No quick fix for District Court delays
The District Court is getting extra judges but Acting Chief District Court Judge Denise Clark explains that greater complexity in cases coming before the court means reducing the backlog will take time.
Acting Chief District Court Judge Denise Clark
The criminal justice system has created intense debate in the past year, mostly with a view to constructive reform.
The discussion, brain-storming and soul-searching have occupied a lot of minds and media space, as they should.
All the while, the District Court has been going about its business. The daily grind of administering justice for the thousands of people coming through our doors goes on, amidst the “bigger picture” policy debate raging around us.
On the front line, demand for court time and concerns about chronic delay and aged cases has not waned, and coping with workload and juggling resources is a daily challenge. The District Court is looking forward to some cavalry arriving in the coming months in the form of 12 extra fulltime judicial positions announced in the Budget.
Although the extra judges represent light on the horizon, the new intake will restore judicial numbers only to where they were in late 2017. Court users understandably eager for better timeframes, therefore, need to be realistic about the pace and scale of improvement the extra resource can provide.
It will take time to make inroads into existing workloads. Such is the backlog that the time it takes for cases to progress through the criminal court is forecast to get worse before it gets better.
The pressure is not because of an increase in business coming through the doors of our criminal courts. In fact new cases in that jurisdiction of the District Court remain relatively steady. Rather, it is a rise in the tally and profile of active cases. Their number has reached one of the highest levels for seven years.
Not surprisingly, the worst backlogs are in the serious and most complex part of the criminal court’s work: category 3 cases, and especially in category 3 judge-alone trials. The latter are taking 28% longer to dispose of than they did four years ago.
Although the number of new cases is falling slightly among category 1 and 2 offences, active category 3 cases in March reached their highest point in 10 years.
Overall, the District Court proportionally is dealing with more serious, complex criminal charges which are considerably more taxing. When cases are weighted for complexity, the overall new business for the court is calculated to be 7% higher than four years ago when we had 15 more judges.
Aged complex cases – family defended applications and judge-alone and jury trials more than a year old – have grown by half in four years.
The number of events needed to dispose of a category 3 case has risen due to defendants pleading guilty later in the process.
And the time between events in the criminal court is getting longer. This is forecast to deteriorate further from an average of 28 days in March to 30 days by the end of the year.
The main drivers of the longer time-frame have been a shortage of court resources including police prosecutors, the previously-steady decline in judge numbers since a tighter cap was imposed on judge numbers in 2017 and redeployment of judicial time to the Family Court to address delays there.

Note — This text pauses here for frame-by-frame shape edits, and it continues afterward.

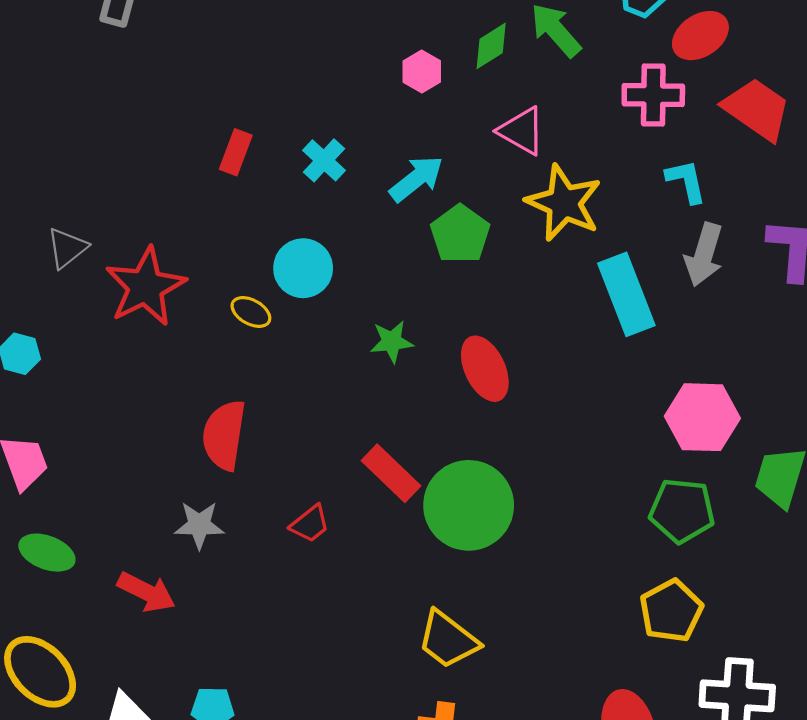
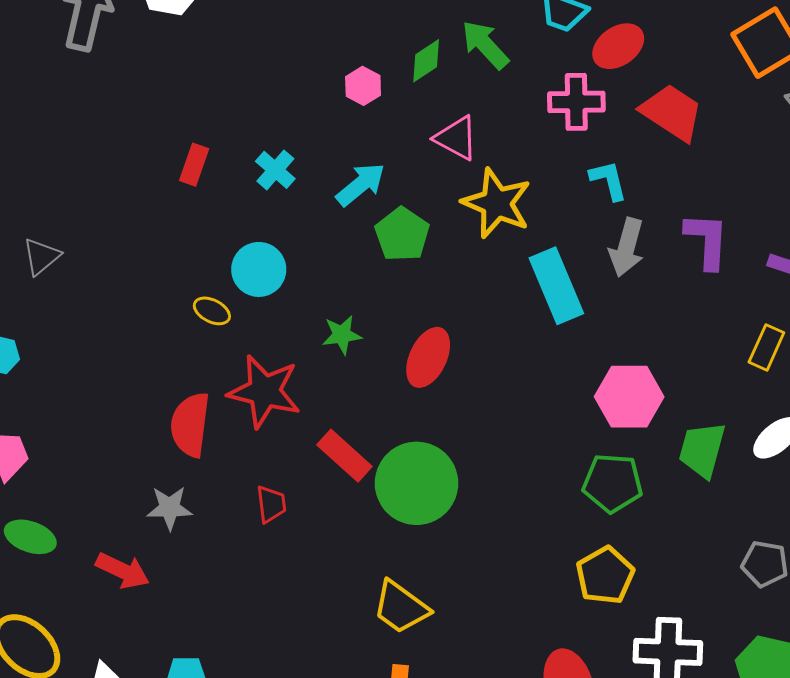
red star: (146, 287) -> (264, 391), moved, turned -30
red ellipse: (485, 369) -> (428, 357), turned 52
red trapezoid: (310, 524) -> (271, 504), turned -57

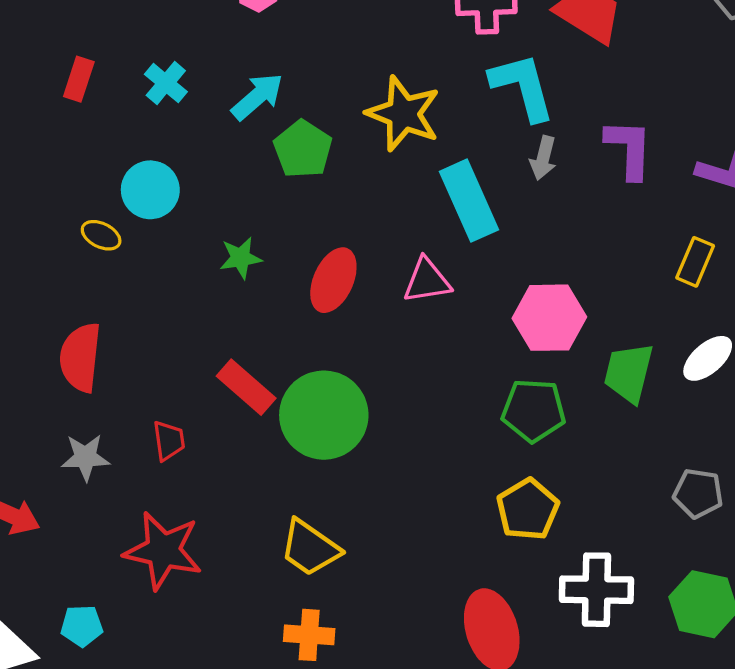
pink triangle: (456, 138) -> (427, 281), moved, turned -36
cyan L-shape: (609, 180) -> (522, 87), size x1.6
gray arrow: (627, 247) -> (543, 158), size x0.7
red star: (264, 391) -> (163, 551), moved
gray star: (170, 508) -> (85, 457), moved

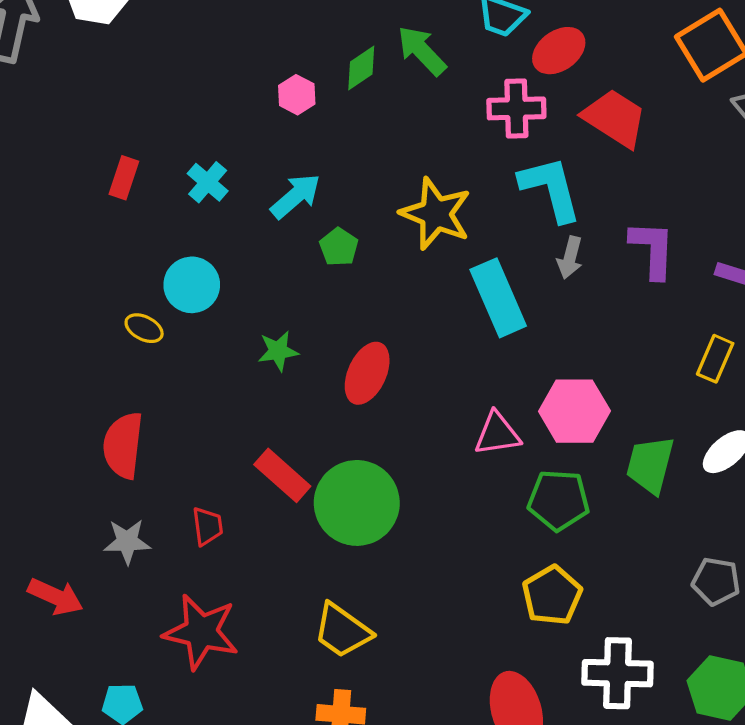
green pentagon: (303, 149) -> (339, 247), size x0.7
pink triangle: (427, 281) -> (497, 434), moved

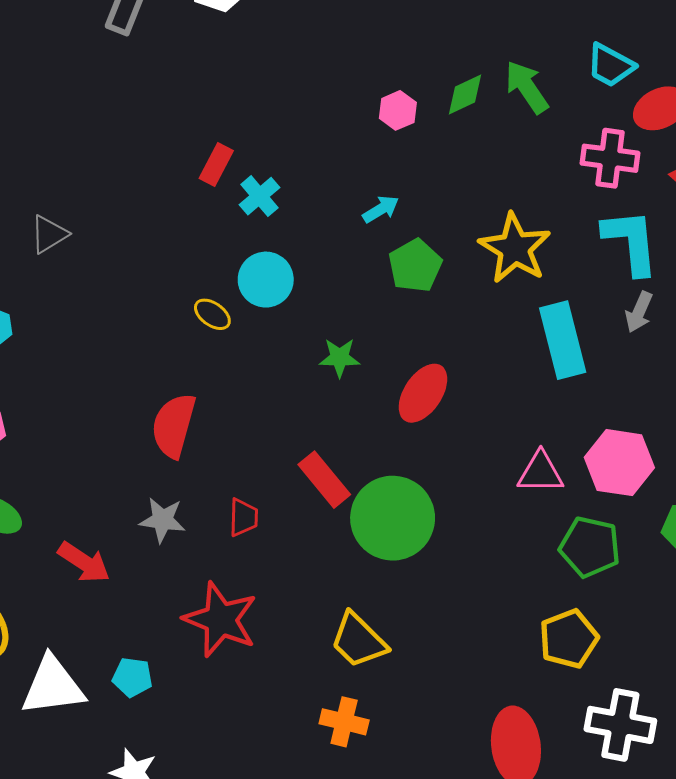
cyan cross: (208, 182) -> (260, 196), moved
cyan arrow: (296, 196) -> (381, 209), size x0.7
green pentagon: (339, 247) -> (415, 266), size x1.4

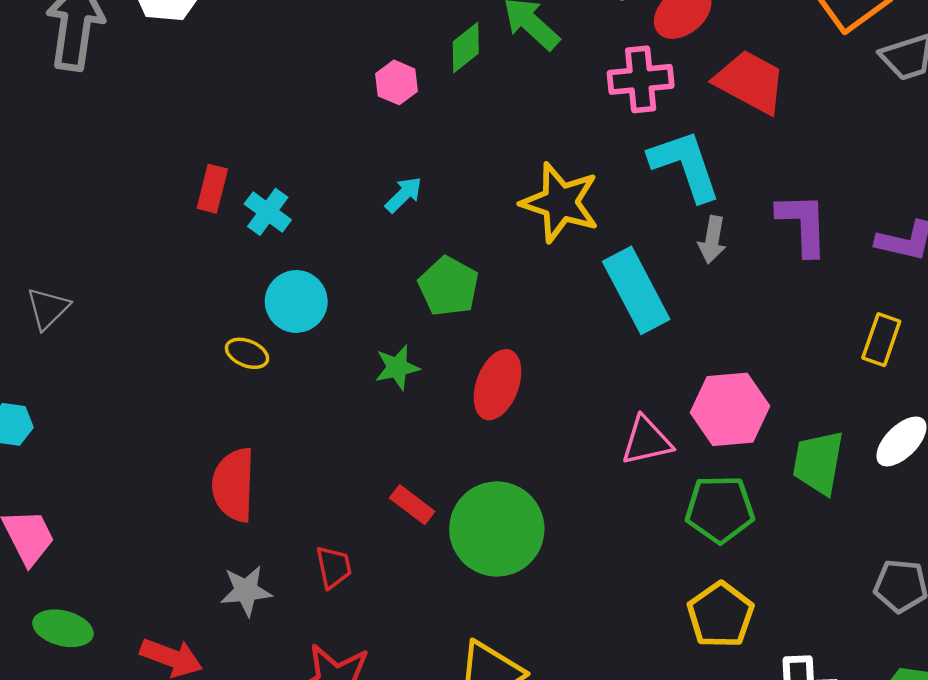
green pentagon: (415, 266) -> (449, 286), moved
red rectangle: (324, 480) -> (412, 505), size x0.7

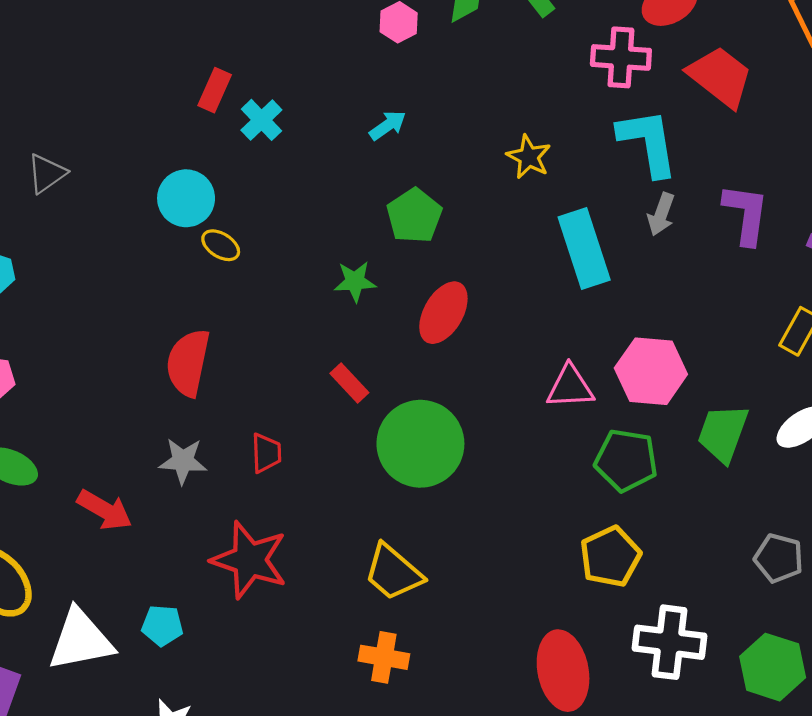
yellow star: (560, 202) -> (529, 157), size x0.6
cyan circle: (296, 301) -> (186, 198), moved
red rectangle: (412, 505) -> (349, 383), moved

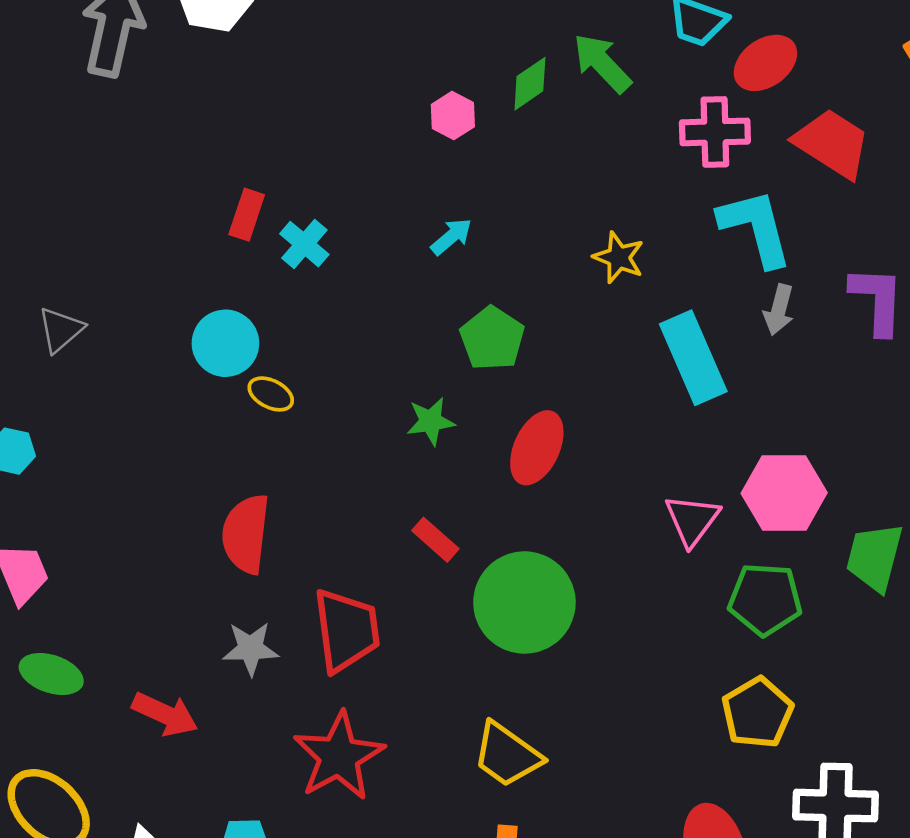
pink triangle: (570, 387) -> (692, 520), turned -45
red trapezoid: (266, 453) -> (346, 630), size x1.8
red star: (249, 560) -> (339, 756), turned 30

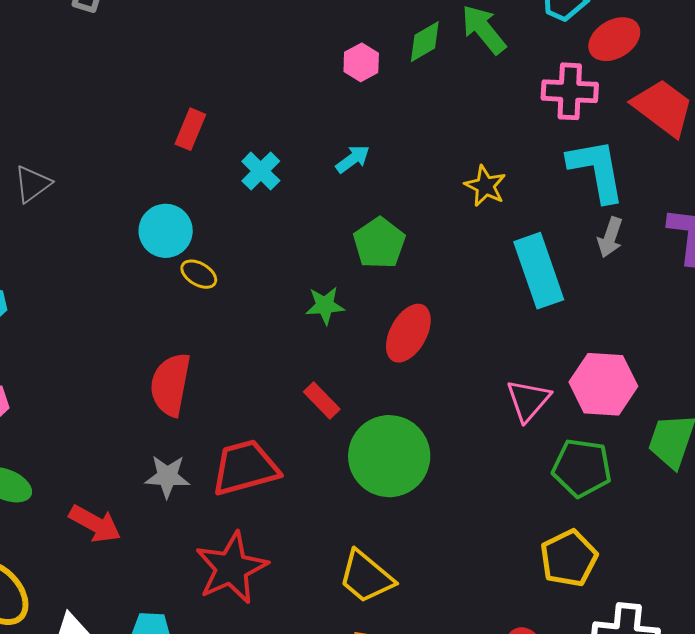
cyan cross: (304, 244) -> (261, 171), moved
gray triangle: (61, 330) -> (32, 184), moved
red trapezoid: (346, 630) -> (245, 468), turned -102

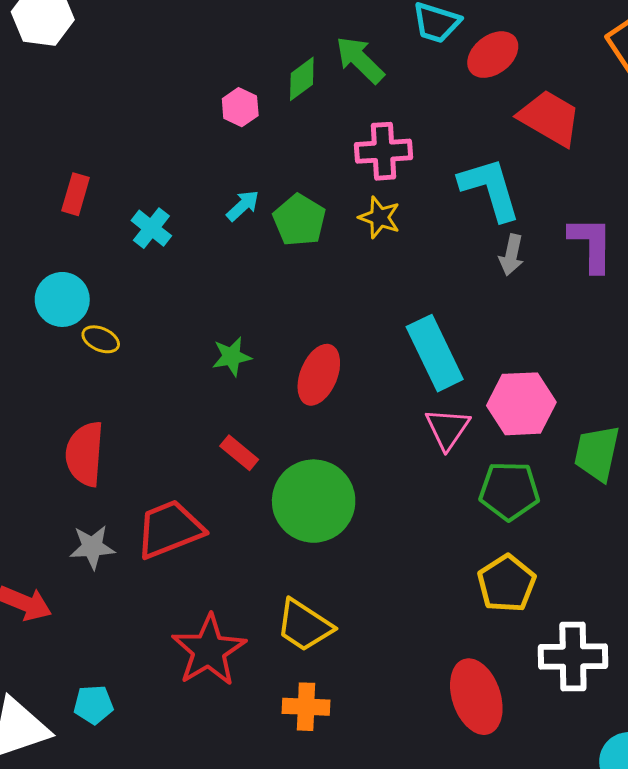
pink cross: (570, 91) -> (384, 151), moved
green pentagon: (379, 243) -> (299, 220), moved
cyan rectangle: (539, 271) -> (435, 353), moved
red star: (231, 568) -> (209, 650), moved

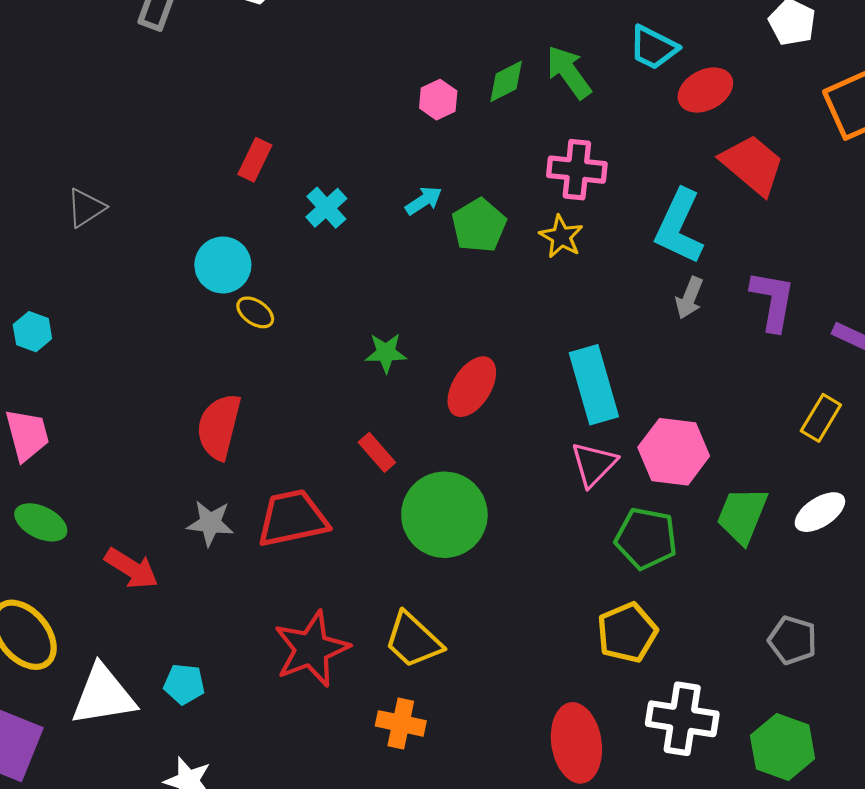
cyan L-shape: (490, 189) -> (679, 227), turned -148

This analysis will confirm what many in the legal profession have been experiencing, especially those members of the Bar frustrated at wait times for sentencings and trials.
Inevitably these pressures have impacted on people who are entitled to their day in court, many of whom are waiting from behind bars. My colleagues and I are acutely aware of the fundamental right to timely access to justice, and we are doing everything within our power and resources to minimise delays.
Advocacy by the profession in support of access to justice is only natural and I have noticed remarkable patience which I put down to a common concern to maintain public confidence in the courts.
Whatever the public debate about the District Court, the Chief Judge’s statutory obligation is to ensure orderly and efficient conduct of the court’s business.
In the family jurisdiction, last year’s decision to reallocate judicial time to the Family Court is paying dividends in terms of Care of Children Act (COCA) cases. The average disposal age of defended COCA applications has dropped 9%, or 35 days, during the year, despite 14% growth in active cases.
It is difficult to make these sorts of inroads across the whole District Court and I am conscious that prioritising stretched resource has seen gains in some areas at the expense of others.
In other aspects, the Family Court remains under great pressure. It too has been labouring under an increase in the more complex defended applications, which leapt by nearly 17% in just over a year.
Against this backdrop, recruiting extra judges is an important first step to improving timeframes but this is not the whole picture, especially when resource pressures have had a cumulative effect, involving support staff and infrastructure, and are influenced by the activities of other agencies.
For now, District Court judges will continue to work with local justice sector networks to identify and focus on pressure points. And they will continue working with the Ministry of Justice on effective scheduling and with police prosecutors on improving preparation for case review hearings to avoid unnecessary delays.
I appeal to the profession to ensure all parties are prepared for court, and that they play their part in supporting the Chief Judge’s drive for quality case management memoranda.
That way, when the time comes to allocate the extra judicial resource, it stands a better chance of having maximum impact on improving access to justice for the New Zealand public.